Amtrak Feminamque Cano
The epic revealed in the ordinary is a common theme of literature, especially popular literature. Probably my favorite writer in this vein is Booth Tarkington, whose Penrod books were (I think) some of the first to write children as fully realized characters, with motives and problems all their own — not simply scaled-down versions of adult motives and problems, like a tiny, wizened Jesus in a medieval madonna-and-child.
Wait, I’m forgetting about Mark Twain. Okay, the second to write fully realized children as characters.
Anyhow, the Penrod books are a perfect example of the epic-in-the-ordinary. In the beginning of the first book, Penrod — an entirely normal, reasonable, self-conscious boy of eleven — is thrust by forces beyond his control into the part of “Lancelot du Lake, The Child” in an odious “Children’s Round Table” pageant written by the abominable Miss Lora Rewbush. Further, Penrod’s costume, improvised by his sister and mother, is revealed to his horrified gaze shortly before curtain as a pair of his father’s old flannel underwear.
Booth Tarkington describes this titanic struggle and our hero’s eventual improvisation, triumph, and disgrace with such force and gravity that he could be describing the British assault on Sebastopol. That’s appropriate for describing youth, of course, when every issue is a titanic struggle between forces beyond comperehension and control. It’s a literary device used to this day. Take “A Christmas Story”, for example.
David Lynch loves the epic-in-the-ordinary approach, too. It’s consonant with his mystic worldview, and it’s a hell of a lot of fun to present an innocent Forties diner as a seething caldron of hidden forces. That’s not a clock made from a log, it’s a MYSTIC TOTEM UPON WHICH ARE FOCUSED THE DESIRES OF…
Well, you get the idea. I suppose there’s something attractive about this kind of mystical presentation because it makes the writer the important one, the magical lens. “Sure, YOU may only see an aisle of breakfast cereals, but I’m going to show you the struggle of class against class, reflected in the placement of the funny-looking clown bags down by the floor!”
Alright. Finding the epic in the ordinary: 1) It’s fun to do, 2) David Lynch likes it, 3) It’s a shot to the writer’s ego. Jeez, no wonder I like to do it. But, today, there’s no mystical lens necessary. Today, I have slowly become aware of a real mystery in my very own home town.

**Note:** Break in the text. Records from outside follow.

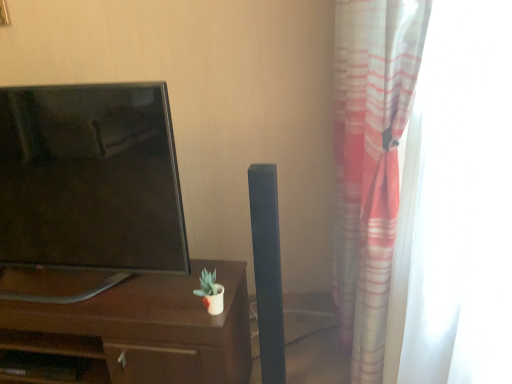 Question: Could translucent fabric curtain at right be considered to be inside brown wood desk at center?

Choices:
 (A) yes
 (B) no

Answer: (B)

Question: From a real-world perspective, is brown wood desk at center under translucent fabric curtain at right?

Choices:
 (A) no
 (B) yes

Answer: (B)

Question: Is brown wood desk at center to the right of translucent fabric curtain at right from the viewer's perspective?

Choices:
 (A) yes
 (B) no

Answer: (B)

Question: Are brown wood desk at center and translucent fabric curtain at right beside each other?

Choices:
 (A) yes
 (B) no

Answer: (B)

Question: Is translucent fabric curtain at right at the back of brown wood desk at center?

Choices:
 (A) yes
 (B) no

Answer: (B)

Question: In the image, is brown wood desk at center positioned in front of or behind matte black tv at left?

Choices:
 (A) behind
 (B) front

Answer: (A)

Question: In the image, is brown wood desk at center on the left side or the right side of matte black tv at left?

Choices:
 (A) left
 (B) right

Answer: (A)

Question: From a real-world perspective, is brown wood desk at center above or below matte black tv at left?

Choices:
 (A) below
 (B) above

Answer: (A)

Question: Is brown wood desk at center wider or thinner than matte black tv at left?

Choices:
 (A) thin
 (B) wide

Answer: (B)

Question: From the image's perspective, is matte black tv at left located above or below brown wood desk at center?

Choices:
 (A) above
 (B) below

Answer: (A)

Question: Based on their positions, is matte black tv at left located to the left or right of brown wood desk at center?

Choices:
 (A) right
 (B) left

Answer: (A)

Question: Considering the positions of point (62, 177) and point (47, 317), is point (62, 177) closer or farther from the camera than point (47, 317)?

Choices:
 (A) closer
 (B) farther

Answer: (A)

Question: Looking at their shapes, would you say matte black tv at left is wider or thinner than brown wood desk at center?

Choices:
 (A) thin
 (B) wide

Answer: (A)

Question: Relative to brown wood desk at center, is translucent fabric curtain at right in front or behind?

Choices:
 (A) front
 (B) behind

Answer: (A)

Question: In terms of size, does translucent fabric curtain at right appear bigger or smaller than brown wood desk at center?

Choices:
 (A) small
 (B) big

Answer: (B) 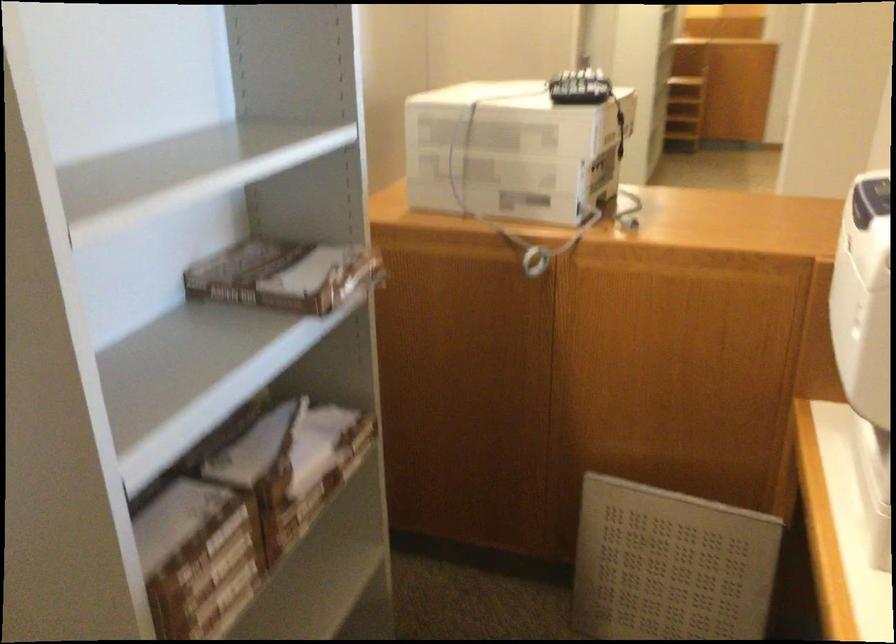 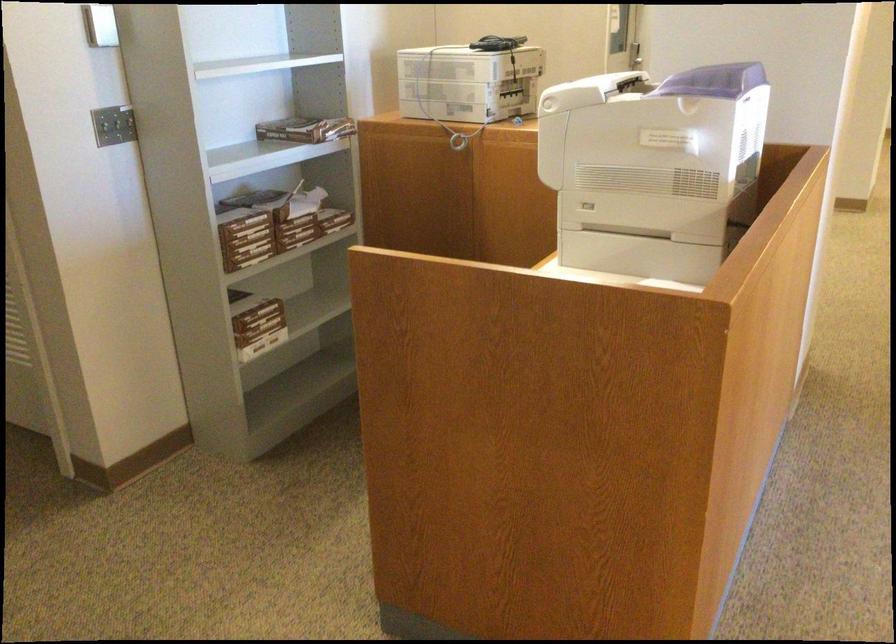 Question: I am providing you with two images of the same scene from different viewpoints. Which of the following objects are not visible in image2?

Choices:
 (A) clear light bulb
 (B) grey perforated panel
 (C) light switch
 (D) printer paper tray

Answer: (B) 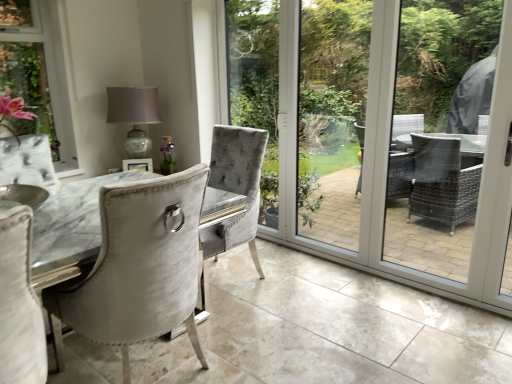 Find the location of a particular element. The width and height of the screenshot is (512, 384). free point below satin white chair at center (from a real-world perspective) is located at coordinates (138, 364). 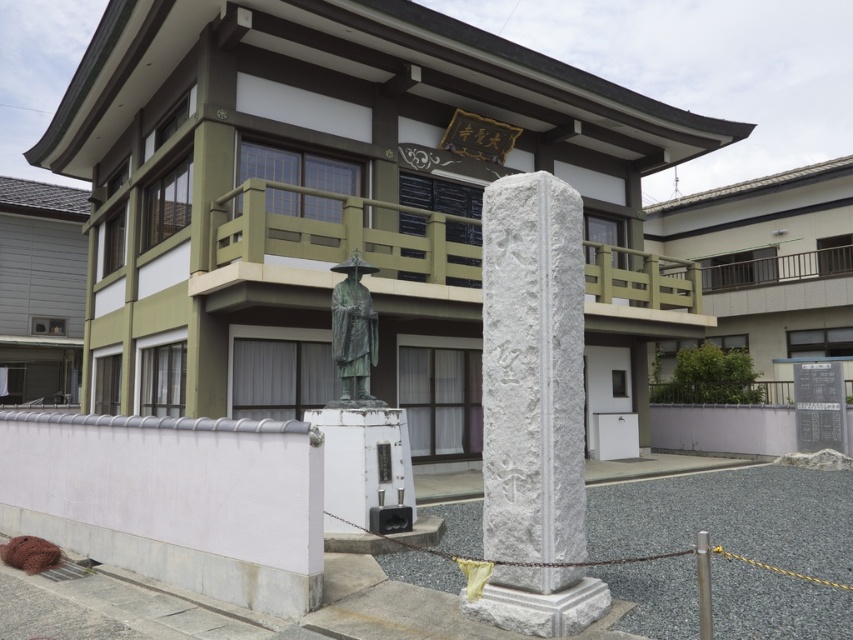 Does white stone pillar at center have a lesser width compared to bronze statue at center?

No, white stone pillar at center is not thinner than bronze statue at center.

Measure the distance between white stone pillar at center and bronze statue at center.

The distance of white stone pillar at center from bronze statue at center is 2.66 meters.

Is point (531, 426) positioned before point (373, 333)?

Yes, point (531, 426) is closer to viewer.

Locate an element on the screen. The height and width of the screenshot is (640, 853). white stone pillar at center is located at coordinates (532, 371). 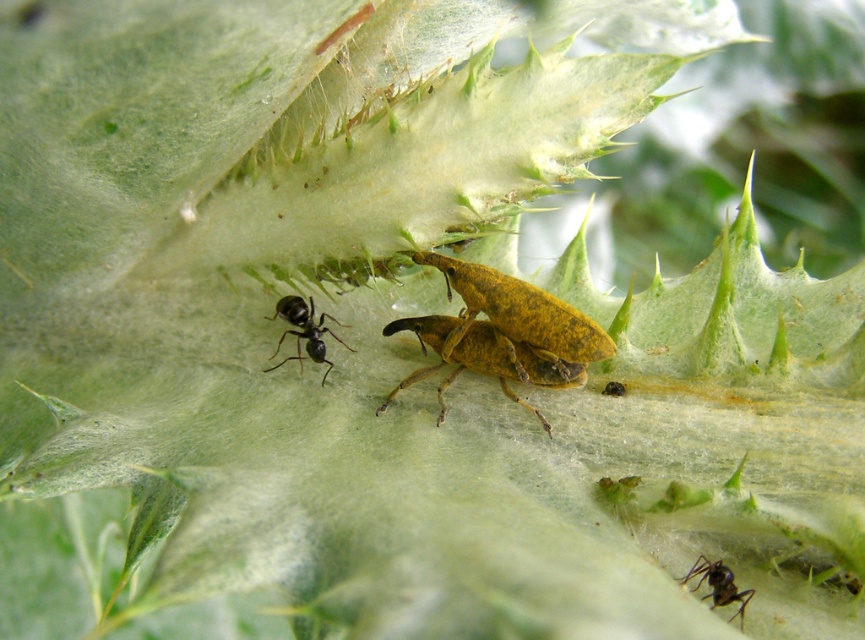 Can you confirm if yellowish-brown textured beetle at center is positioned below black matte ant at center?

Correct, yellowish-brown textured beetle at center is located below black matte ant at center.

Locate an element on the screen. The height and width of the screenshot is (640, 865). yellowish-brown textured beetle at center is located at coordinates (503, 332).

Can you confirm if black matte ant at center is bigger than black glossy ant at lower right?

Yes, black matte ant at center is bigger than black glossy ant at lower right.

Which of these two, black matte ant at center or black glossy ant at lower right, stands shorter?

black glossy ant at lower right is shorter.

Does point (300, 333) come closer to viewer compared to point (705, 595)?

No, it is not.

The width and height of the screenshot is (865, 640). I want to click on black matte ant at center, so click(304, 330).

Is point (549, 317) positioned after point (723, 593)?

Yes, it is behind point (723, 593).

Does point (434, 349) come in front of point (721, 596)?

No, it is not.

Locate an element on the screen. This screenshot has height=640, width=865. yellowish-brown textured beetle at center is located at coordinates (503, 332). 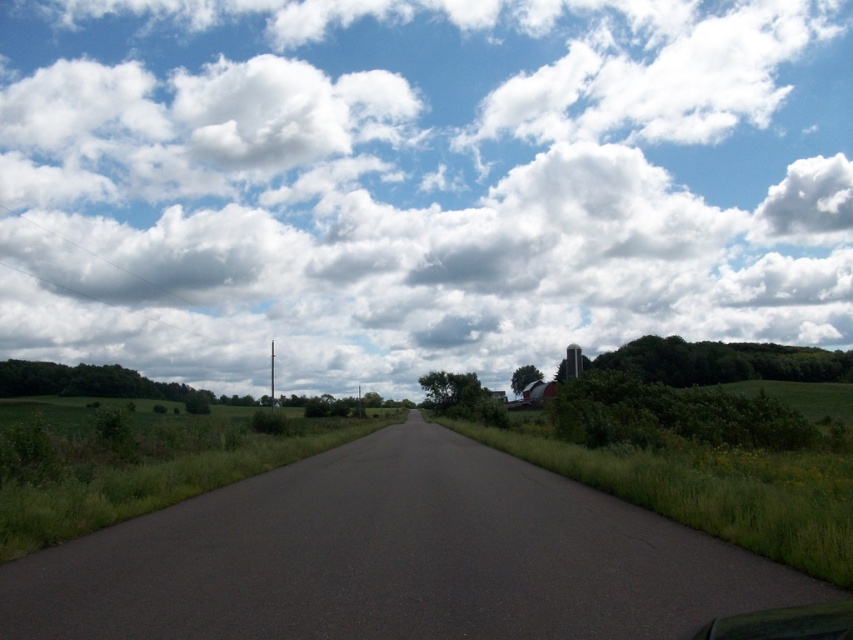 You are standing at the starting point of the road in this rural scene. You notice two points marked on the image. The first point is at coordinates point (489, 356) and the second is at point (723, 634). If you want to reach the point that is closer to you, which coordinate should you head towards?

The point closer to you is point (723, 634) because the description states that point (489, 356) is further to the camera than point (723, 634).

You are a driver in a green matte car at lower right and you want to park on the dark asphalt road at center. Can you park your car on the road?

The dark asphalt road at center has a greater height compared to green matte car at lower right, so the car cannot park on the road due to the height difference.

You are driving a green matte car at lower right and want to park under a white fluffy cloud at upper center for shade. Is the cloud positioned to the left or right of your car?

The white fluffy cloud at upper center is to the left of the green matte car at lower right, so parking there would place the car under the cloud for shade. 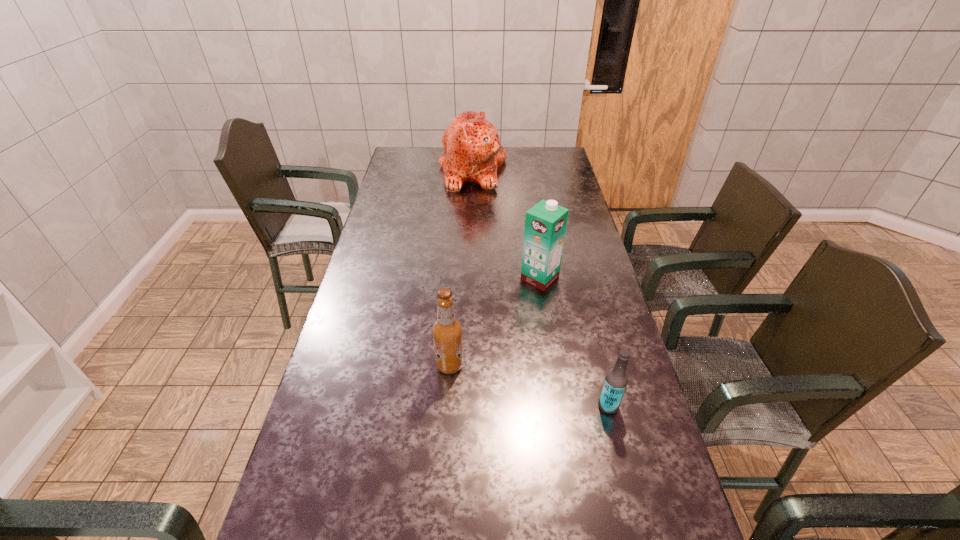 In order to click on empty location between the farthest object and the carton in this screenshot , I will do `click(506, 223)`.

The image size is (960, 540). I want to click on free space between the cat and the second nearest object, so click(x=461, y=267).

The height and width of the screenshot is (540, 960). I want to click on object that is the closest to the left beer bottle, so click(x=545, y=223).

Where is `object that can be found as the second closest to the rightmost object`? object that can be found as the second closest to the rightmost object is located at coordinates (545, 223).

Identify the location of free location that satisfies the following two spatial constraints: 1. on the face of the farthest object; 2. on the right side of the third object from left to right. The width and height of the screenshot is (960, 540). (469, 278). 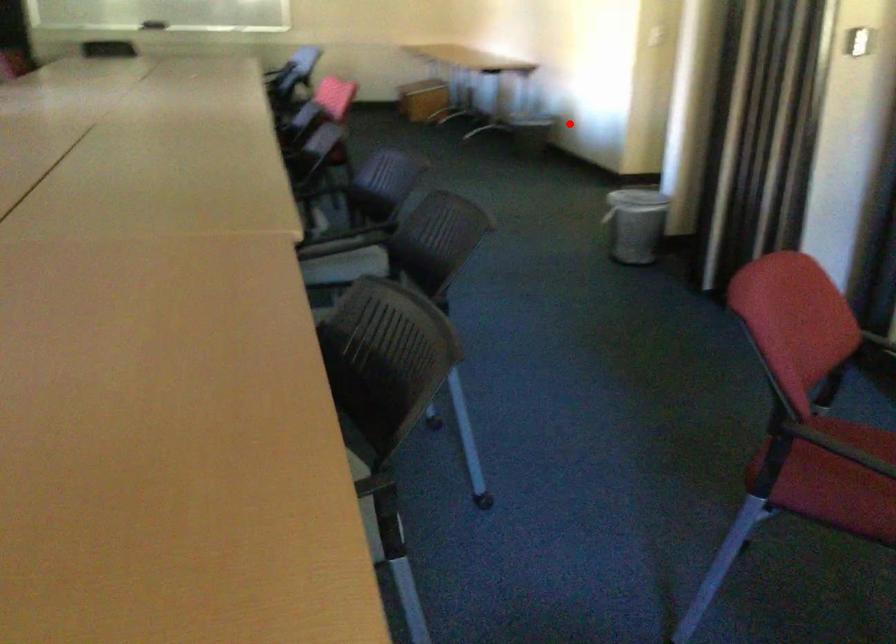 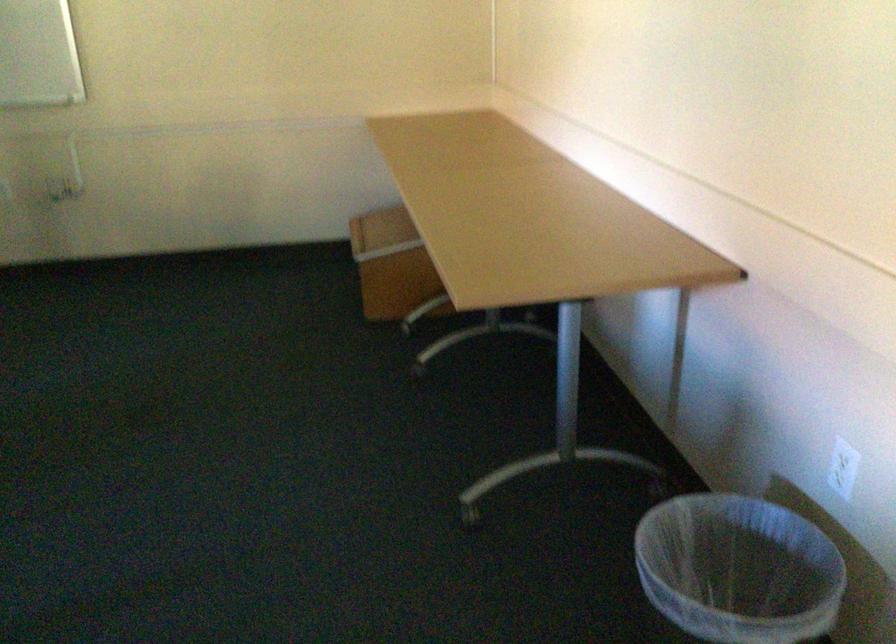 The point at the highlighted location is marked in the first image. Where is the corresponding point in the second image?

(737, 569) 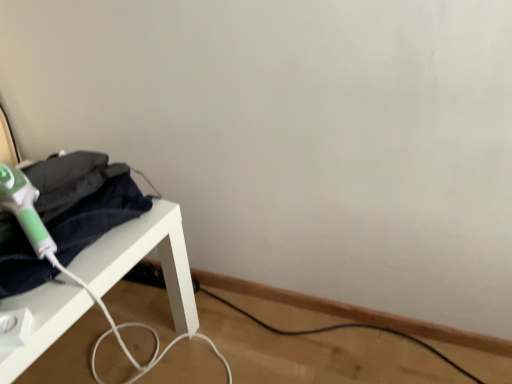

To wit: THE FRENCH LADY AT THE EXTON TRAIN STATION HAS THE MYSTICAL POWER TO PREDICT EXACTLY WHERE THE DOOR WILL BE. Seriously. Every day, there’s a small crowd of commuters waiting for the 6:40 Amtrak Keystone train to New York. The French lady (she wears nice print dresses, pronounces “is” as “eez“, and I think she owns two mastiffs, but that’s all I know about her) sometimes waits over on the right where the handicap ramp starts, sometimes on the left where the bus shelter ends, sometimes in the middle where the catenary pole is anchored. AND THE TRAIN DOOR ALWAYS STOPS EXACTLY IN FRONT OF HER. I have asked her about this: “how do you know where the train door will be?” and she smiles and shrugs.
The train is, maybe, a hundred yards long, and the door is five feet wide. The door stops at a different place each time, with a range of approximately 100 feet either way. Despite this range, as mentioned before, the french lady always knows exactly where to stand.
- She is a scientist, and has observed that, for example, on Mondays the train is seven cars long, ergo the door will appear farther to the left?
- She’s a precog, or an enormously powerful telekinetic?
- The engineer’s name is Jacques, and is madly in love with her, demonstrating his love by placing the door in front of the object of desire each and every day of the week?
I welcome your help in solving this mystery.